Which brings us to the latest conspiracy theory to infect the world of sports, namely the idea that the NFL deliberately handed the AFC Championship game to the Baltimore Ravens. Why?
  • Well, apparently the league would bork its entire competitive model to let Ray Lewis go out with a Super Bowl win, because that’s what they did for Jerome Bettis when they had the refs throw that Super Bowl.
  • No, wait, it’s because they think the league wanted hot Harbaugh versus Harbaugh coaching action, because apparently that sort of contrived storyline is the only way you can get people to pay attention to what is annually the biggest television event on the planet.
  • Hang on, it’s because the league is still mad at Bill Belichick over secretly taping practices and the hoodie and stuff, because the best way to get your revenge on a coach is to let him be wildly successful up to a point, as opposed to, say, suspending him like they did Sean Payton.
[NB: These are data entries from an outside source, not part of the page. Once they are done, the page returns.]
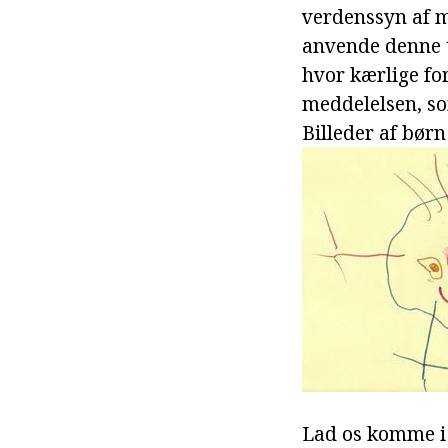
verdenssyn af m
anvende denne t
hvor kærlige fo
meddelelsen, so
Billeder af børn 
Lad os komme i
  • Then again, it could be a makeup for last year, when the league supposedly screwed the Ravens out of an AFC championship through game clock shenanigans (and not, say, through John Harbaugh going all Andy Reid on his clock management).
There you go. Four possible reasons the league supposedly would have given the game to the Ravens, and of course all of them are bullcrap because:
  1. It seems unlikely that the Roger Goodell-led NFL, with its cartoon English public school notion of Playing By The Rules, would bend its own to satisfy one guy who A)hasn’t always been the most rule-abiding team B)plays with Ed Reed, whose overturned suspension was an embarrassment for the commissioner and C)does not seem capable of keeping his mouth shut about anything. Like, ever. 
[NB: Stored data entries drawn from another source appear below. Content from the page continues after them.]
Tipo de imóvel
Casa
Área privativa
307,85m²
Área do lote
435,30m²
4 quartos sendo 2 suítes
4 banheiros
  2. There were numerous storylines involving every possible combination of teams in the conference championships. 49ers and Patriots? It’s the Patriots attempting to avenge last year’s Super Bowl loss. Or it’s the up-and-comer coach versus the cagey veteran. Or it’s East Coast/West Coast. Ravens/Falcons? It’s whether Matty Ice can finally win the big one. There are 50+ guys on every team, plus coaches who get blown up into larger-than-life figures by the media, who’ve had 16+ games to find narratives somewhere in all that material. No matter who gets there, there’s going to be good stories.
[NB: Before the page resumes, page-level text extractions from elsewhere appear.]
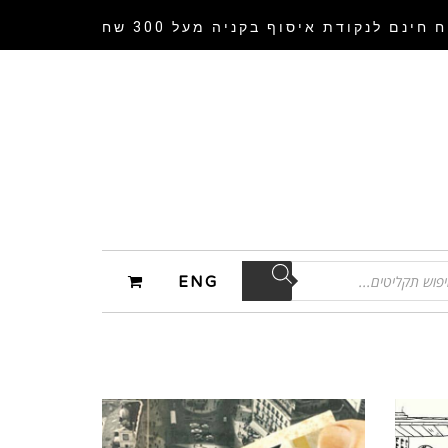
 חינם לנקודת איסוף
בקניה מעל 300 שח
ENG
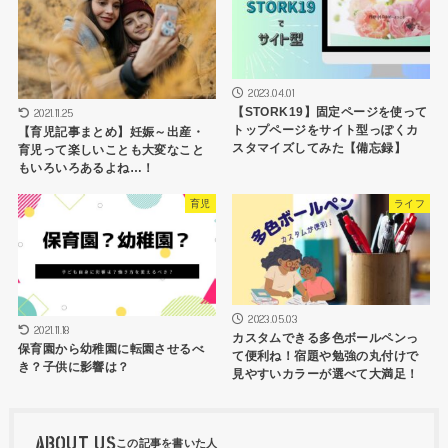
2023.04.01
【STORK19】固定ページを使って
2021.11.25
トップページをサイト型っぽくカ
【育児記事まとめ】妊娠～出産・
スタマイズしてみた【備忘録】
育児って楽しいことも大変なこと
もいろいろあるよね…！
育児
ライフ
2023.05.03
2021.11.18
カスタムできる多色ボールペンっ
保育園から幼稚園に転園させるべ
て便利ね！宿題や勉強の丸付けで
き？子供に影響は？
見やすいカラーが選べて大満足！
ABOUT US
  3. By all means, the best way to get revenge on Bill Belichick is to let him succeed to a certain point, earn bonus checks, get more television exposure, and then take a game away from him. 
  4. The only thing more ludicrous than the notion of the NFL borking its competitive model to give Ray Lewis a retirement watch is the NFL borking its competitive model to be “fair”. The consequences of a botched “makeup” call would be far more devastating to the NFL in terms of lost trust from fans and the all-important gambling market would be far worse than the consequences of a bad call in a big game, which, as the Seattle Seahawks can tell you, are nil. (Note: for extra credit, compare and contrast the collective shrug of the shoulders over the way the officiating screwed the Seahawks a few years back versus the endless agita over any missed call in any playoff baseball game, ever.)
Really, what it comes down to is that same notion of holding two mutually contradictory ideas in one’s head at any given time: that any victory your team (OK, the Patriots) achieves is through skill, talent, preparation and generally being better, and that any loss your team suffers can only be due to malice and conspiracy. Because, of course, the guys rooting for the other team are thinking the exact same thing.